■ Task objective
Tally the lines below that contain "Educación". The number is the whole answer.
----
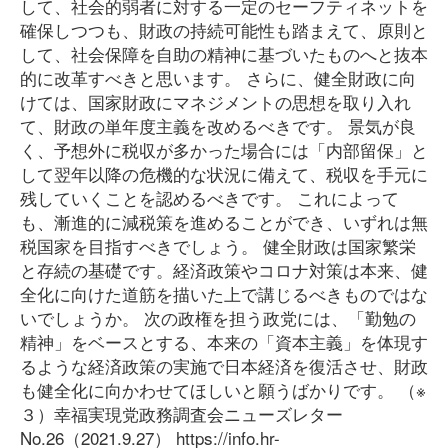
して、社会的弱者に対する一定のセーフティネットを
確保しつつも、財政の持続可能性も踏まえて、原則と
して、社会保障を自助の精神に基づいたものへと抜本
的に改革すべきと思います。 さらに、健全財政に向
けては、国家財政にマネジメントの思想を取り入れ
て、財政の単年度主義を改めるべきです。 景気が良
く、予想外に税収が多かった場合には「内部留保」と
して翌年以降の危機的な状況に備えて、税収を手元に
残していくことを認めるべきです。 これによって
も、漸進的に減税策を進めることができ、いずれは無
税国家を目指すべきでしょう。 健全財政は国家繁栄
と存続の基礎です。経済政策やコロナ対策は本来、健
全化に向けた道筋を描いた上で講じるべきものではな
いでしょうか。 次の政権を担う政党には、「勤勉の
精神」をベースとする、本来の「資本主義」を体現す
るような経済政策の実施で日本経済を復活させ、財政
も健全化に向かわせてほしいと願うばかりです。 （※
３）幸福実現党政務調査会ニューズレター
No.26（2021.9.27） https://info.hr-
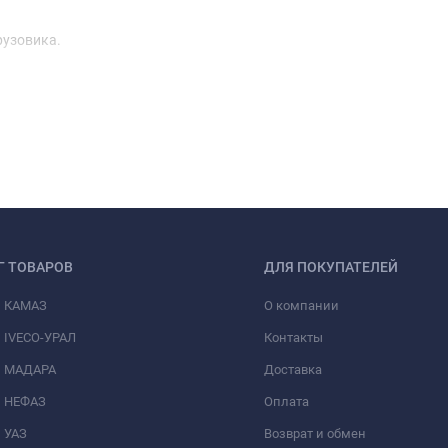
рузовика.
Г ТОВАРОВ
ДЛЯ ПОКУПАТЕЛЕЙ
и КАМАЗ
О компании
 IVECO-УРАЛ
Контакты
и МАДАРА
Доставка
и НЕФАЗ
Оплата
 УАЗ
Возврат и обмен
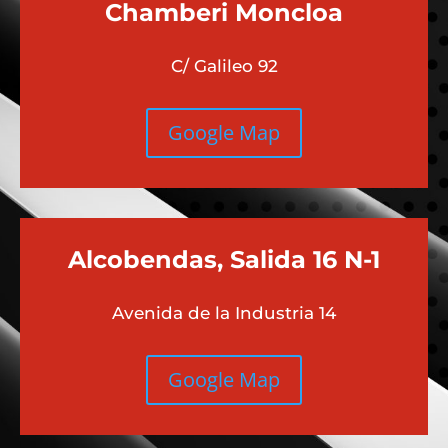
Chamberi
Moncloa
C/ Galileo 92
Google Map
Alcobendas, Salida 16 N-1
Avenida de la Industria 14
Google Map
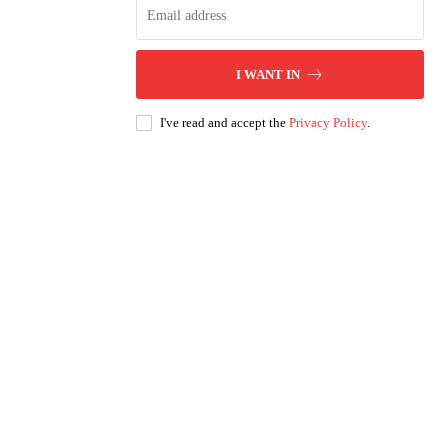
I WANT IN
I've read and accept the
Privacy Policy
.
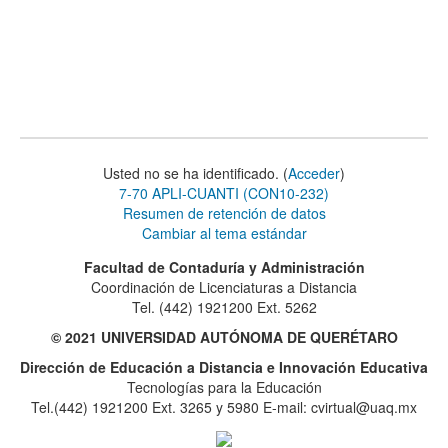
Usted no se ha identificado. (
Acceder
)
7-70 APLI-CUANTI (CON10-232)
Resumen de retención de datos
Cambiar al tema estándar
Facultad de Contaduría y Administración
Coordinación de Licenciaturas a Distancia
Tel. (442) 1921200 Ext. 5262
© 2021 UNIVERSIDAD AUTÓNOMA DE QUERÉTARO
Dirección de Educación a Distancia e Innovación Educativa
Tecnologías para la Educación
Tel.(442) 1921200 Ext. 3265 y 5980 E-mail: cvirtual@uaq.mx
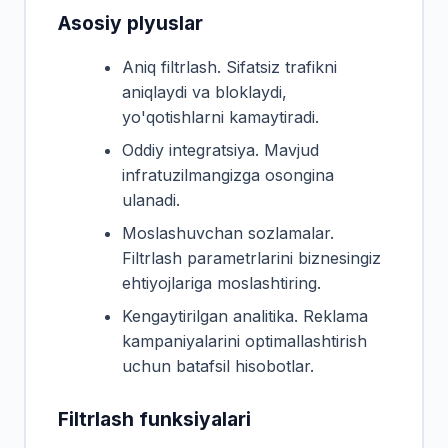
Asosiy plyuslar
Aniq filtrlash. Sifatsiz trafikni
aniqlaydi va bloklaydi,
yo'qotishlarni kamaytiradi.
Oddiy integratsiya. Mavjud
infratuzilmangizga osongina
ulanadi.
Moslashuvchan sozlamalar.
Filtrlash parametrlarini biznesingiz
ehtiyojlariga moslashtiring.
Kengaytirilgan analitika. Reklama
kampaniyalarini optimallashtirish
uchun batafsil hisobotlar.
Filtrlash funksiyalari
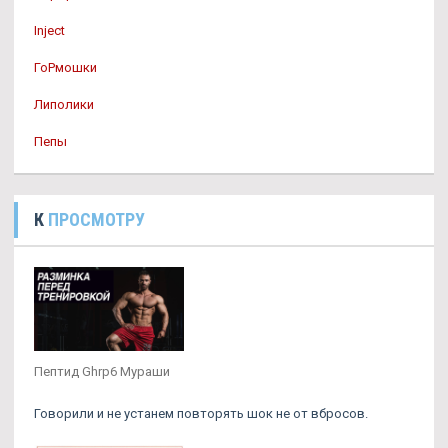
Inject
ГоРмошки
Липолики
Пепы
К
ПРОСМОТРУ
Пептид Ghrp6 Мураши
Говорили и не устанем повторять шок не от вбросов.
----
■ Solution to this problem
2